Today at the National Press Club, Herman Cain was asked how he’d be able to get the 9-9-9 plan through Congress in the light of how difficult it was to even get the debt ceiling increase through Congress this summer. It’s a logical question, of course. What Cain is proposing is perhaps the most radical overhaul of the nation’s tax code in decades, and our recent experiences make it pretty clear how hard it is to get anything through Congress. The Democratic opposition to such a plan is easy to anticipate, and would be a factor even if the GOP manages to gain control of the Senate. However, even Republicans aren’t completely sold on the 9-9-9 plan, or Rick Perry’s plan, or Mitt Romney’s. The idea that they’re just going to roll over and do whatever Cain wants because he’s the President reveals a rather naive view of how Washington works. Ronald Reagan appealed to the American people in 1981 to get his tax cut plan through Congress, but he also worked with Congress to make sure that the bill that was presented was one that actually had a chance of passing. We don’t live in a dictatorship, and the President isn’t going to be able to get away with telling Congress what to do, at least not when it comes to something as important as tax policy.

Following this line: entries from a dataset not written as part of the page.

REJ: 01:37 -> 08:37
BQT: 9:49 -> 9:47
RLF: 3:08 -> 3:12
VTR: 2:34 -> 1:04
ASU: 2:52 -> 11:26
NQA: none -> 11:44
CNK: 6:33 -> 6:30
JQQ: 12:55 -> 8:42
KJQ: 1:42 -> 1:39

As Chris notes, the pundits are somewhat at fault here for demanding a level of specificity from candidates for President that is sometimes just a little absurd. The President has an entire bureaucracy and a team of political aides that help him put together the budget plan that gets sent to Congress every year. Even the most well-funded Presidential candidate has, at most, a team of economic advisers who have to rely on the economic statistics made available to them, and everyone else, by the very President their running against. The idea that they need to come up with a detailed plan that will probably never be implemented seems some what silly. Of course, it’s not all the pundits fault. You don’t hear Herman Cain saying “This is my initial negotiating position.” He says “This is my plan,” as does every other candidate and accompanying each such statement is the unstated implication that they will get it passed into law. Perhaps if we all viewed these things more realistically, we wouldn’t have to waste so much time on the details of a plan unlikely to see the floor of the House of Representatives.